Dataset extract
-*-*-
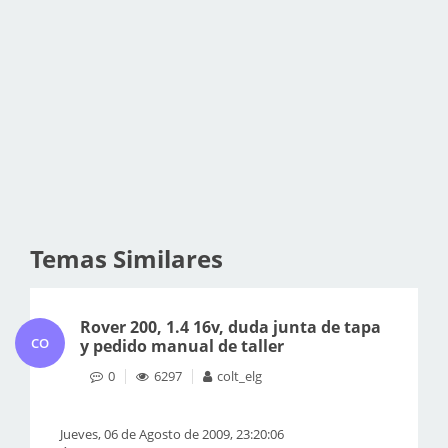
Temas Similares
Rover 200, 1.4 16v, duda junta de tapa
CO
y pedido manual de taller
0
6297
colt_elg
Jueves, 06 de Agosto de 2009, 23:20:06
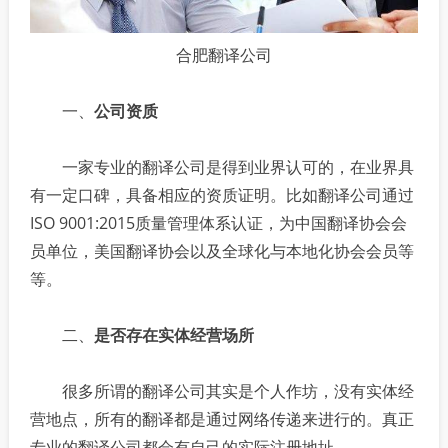
合肥翻译公司
一、
公司资质
一家专业的翻译公司是得到业界认可的，在业界具
有一定口碑，具备相应的资质证明。比如翻译公司通过
ISO 9001:2015质量管理体系认证，为中国翻译协会会
员单位，美国翻译协会以及全球化与本地化协会会员等
等。
二、
是否存在实体经营场所
很多所谓的翻译公司其实是个人作坊，没有实体经
营地点，所有的翻译都是通过网络传递来进行的。真正
专业的翻译公司都会有自己的实际注册地址。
-*-*-
Your task
Please write out every entry exactly, but skip the pictures.

Answer box
Temas Similares
Rover 200, 1.4 16v, duda junta de tapa
CO
y pedido manual de taller
0
6297
colt_elg
Jueves, 06 de Agosto de 2009, 23:20:06
合肥翻译公司
一、
公司资质
一家专业的翻译公司是得到业界认可的，在业界具
有一定口碑，具备相应的资质证明。比如翻译公司通过
ISO 9001:2015质量管理体系认证，为中国翻译协会会
员单位，美国翻译协会以及全球化与本地化协会会员等
等。
二、
是否存在实体经营场所
很多所谓的翻译公司其实是个人作坊，没有实体经
营地点，所有的翻译都是通过网络传递来进行的。真正
专业的翻译公司都会有自己的实际注册地址。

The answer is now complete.